Since the first Europeans arrived without visas, and Africans arrived in chains, America has opened doors to newcomers, then shut them, opened, then shut them again. In the 19th century, we needed workers for our factories and farmers for our prairies. We needed merchants and tradesmen, engineers and inventors. It helped if you were Protestant and white. It wasn’t good if you were Chinese or Irish or Mexican.

Although doors for a while swung open to “your tired, your hungry, your masses yearning to breathe free,” by the 1920s they had all but closed again. Laws approved by Congress in 1917 and 1921 slowed immigration to a trickle, setting quotas based on national origin. These laws and anti-Semitic sentiment kept out thousands of Jews attempting to flee Nazi Germany. Included among them were 907 passengers–men, women and children–aboard the M.S. St. Louis. Refused permission to dock in Miami, the ship turned back to Europe. Some 250 perished in concentration camps.

The Immigration and Nationality Act of 1952 preserved a restrictive quota system favoring Europeans, but made an important change. The bill abolished the “alien ineligible to citizenship” category applied to Asians, although it limited the number of those who could qualify.

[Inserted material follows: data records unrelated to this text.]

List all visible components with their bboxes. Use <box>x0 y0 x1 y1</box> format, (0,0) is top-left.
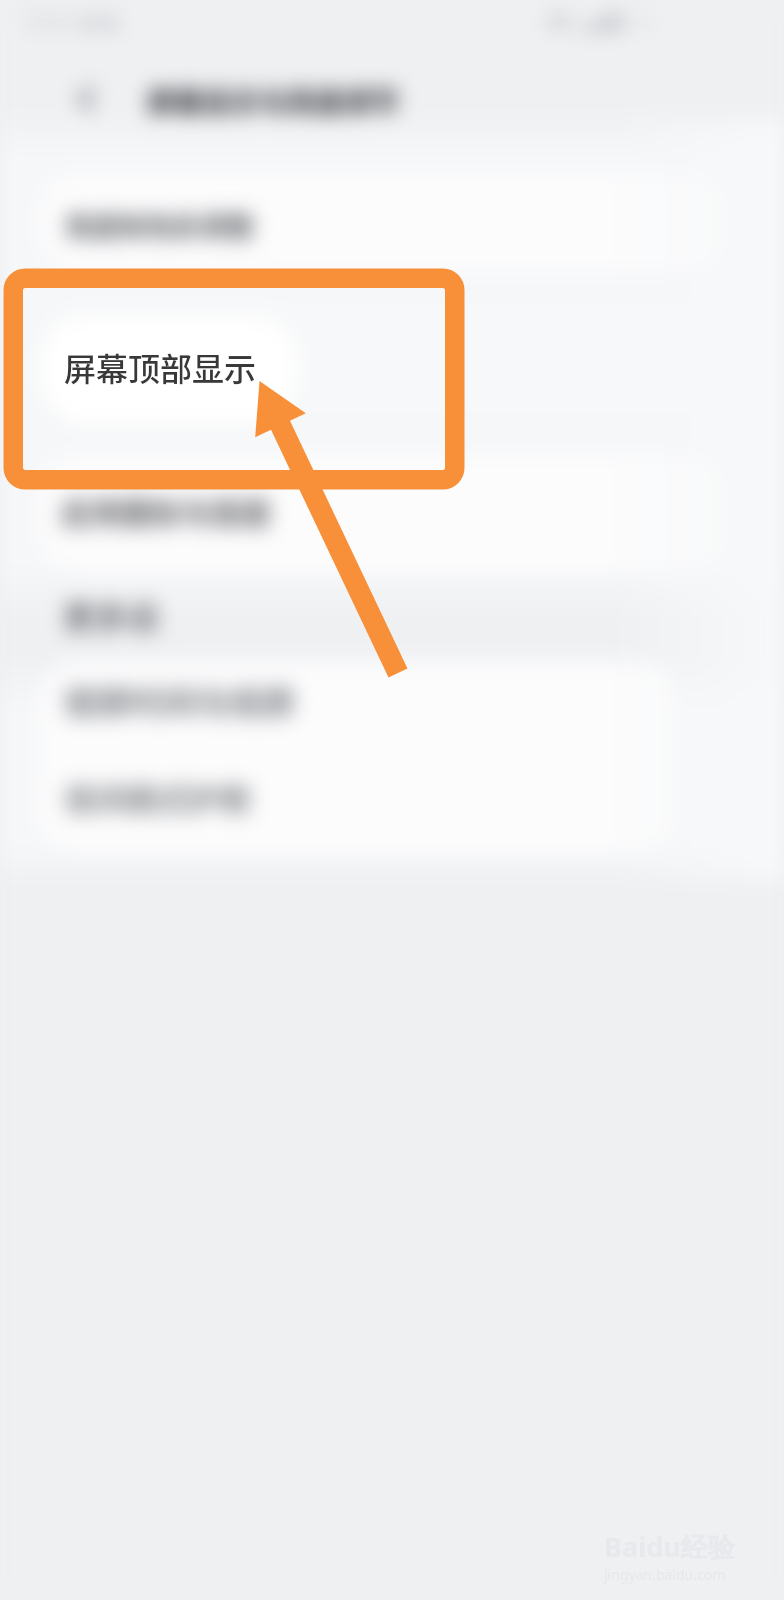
other: Highlight annotation <box>0 0 784 1600</box>
staticText: 夜间模式护眼 <box>64 775 250 820</box>
button[interactable]: 屏幕顶部显示 <box>64 344 257 390</box>
staticText: 亮度和色彩调整 <box>65 206 254 245</box>
staticText: 锁屏时间与熄屏 <box>64 677 295 725</box>
staticText: ▮▮ ▂▄▆ ▭ <box>548 6 651 32</box>
staticText: Baidu经验 <box>604 1528 735 1565</box>
staticText: 应用图标与弧度 <box>61 489 271 532</box>
staticText: 屏幕显示与亮度调节 <box>147 81 400 122</box>
staticText: 更多设 <box>63 592 160 638</box>
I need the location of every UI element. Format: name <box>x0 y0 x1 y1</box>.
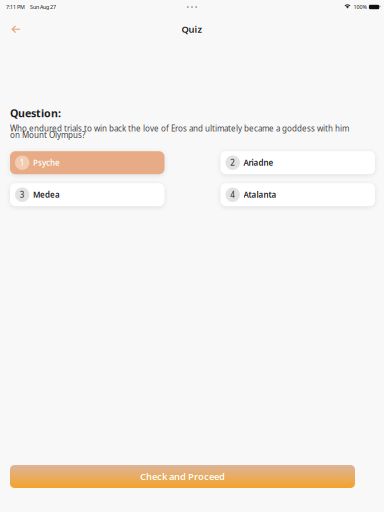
staticText: Who endured trials to win back the love … <box>10 123 349 140</box>
staticText: Quiz <box>182 23 202 36</box>
staticText: Question: <box>10 106 61 120</box>
staticText: Psyche <box>33 157 60 168</box>
staticText: Check and Proceed <box>140 470 225 483</box>
button[interactable]: 4 <box>220 183 375 206</box>
button[interactable]: 1 <box>10 151 164 174</box>
staticText: 1 <box>20 157 25 168</box>
staticText: Atalanta <box>244 189 276 200</box>
staticText: 100% <box>353 4 366 11</box>
staticText: 4 <box>230 189 235 200</box>
staticText: Ariadne <box>244 157 274 168</box>
button[interactable]: Back <box>0 19 32 39</box>
button[interactable]: Check and Proceed <box>10 465 355 488</box>
button[interactable]: 2 <box>220 151 375 174</box>
button[interactable]: 3 <box>10 183 164 206</box>
staticText: 7:11 PM <box>6 4 25 11</box>
staticText: Sun Aug 27 <box>30 4 56 11</box>
staticText: 3 <box>20 189 25 200</box>
staticText: 2 <box>230 157 235 168</box>
staticText: Medea <box>33 189 60 200</box>
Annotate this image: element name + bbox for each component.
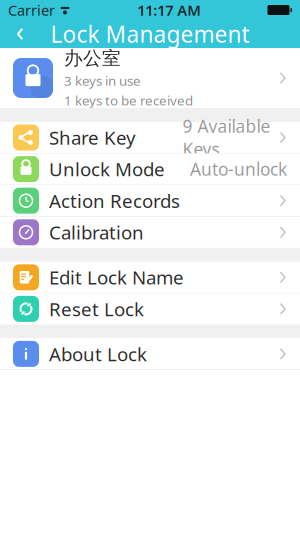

Deciding who to allow in America is one thing. What to do with those already in is another. The answer has often been harsh. For example, the Chinese and the Chinese Exclusion Act of 1882. For example, the braceros invited in to plant and harvest our crops.

In 1954, the Immigration and Naturalization Service (INS) brought out “Operation Wetback.” Under this federal program, officials used military-like tactics to arrest tens of thousands of immigrants across the country. Caught up in the raids were farm and factory workers, including some American citizens. Deemed unwelcome, they were flown, trucked or shipped across the border.

I was thinking of all this as I sat in a café in Woburn the other night, listening to the stories of three immigrants. From Nicaragua, Turkey and India, they shared stories of their arrival and the challenges and obstacles they faced. As they pursue remarkable careers in science, health care and technology, they are reaching out to others, mentoring and building community.

Above all, they are sharing their love for America. She loves me. She loves me not.

Like many Americans, I am pained by the policies and actions of our government, by the slamming of doors to thousands of refugees who were already been vetted for resettlement. By the ending of legal protections for thousands fleeing violence and persecution in their home countries. By the brutal and cruel tactics of ICE agents as they take parents from children and children from families.

The simple truth is, we need immigrants. We need them, not only for economic reasons, to bring young life to an aging demographic, but for their love ethic.

It’s time to love our immigrants again.  

They Love America, but …

They love America, but America doesn’t love them back. “They” are the millions of immigrants, refugees and asylum seekers facing deportation.

Built by immigrants, America has now turned its back on them, thanks to Donald Trump and his MAGA followers, who for decades have demeaned and dehumanized them, especially those with skin darker than theirs.

Ironically, many immigrants and asylum seekers have come here legally, through government programs granting them the chance to live here in safety. Others, like Marcelo Gomes da Silva, a Milford high school student taken by ICE while on his way to volleyball practice, have grown up among us and know no other life.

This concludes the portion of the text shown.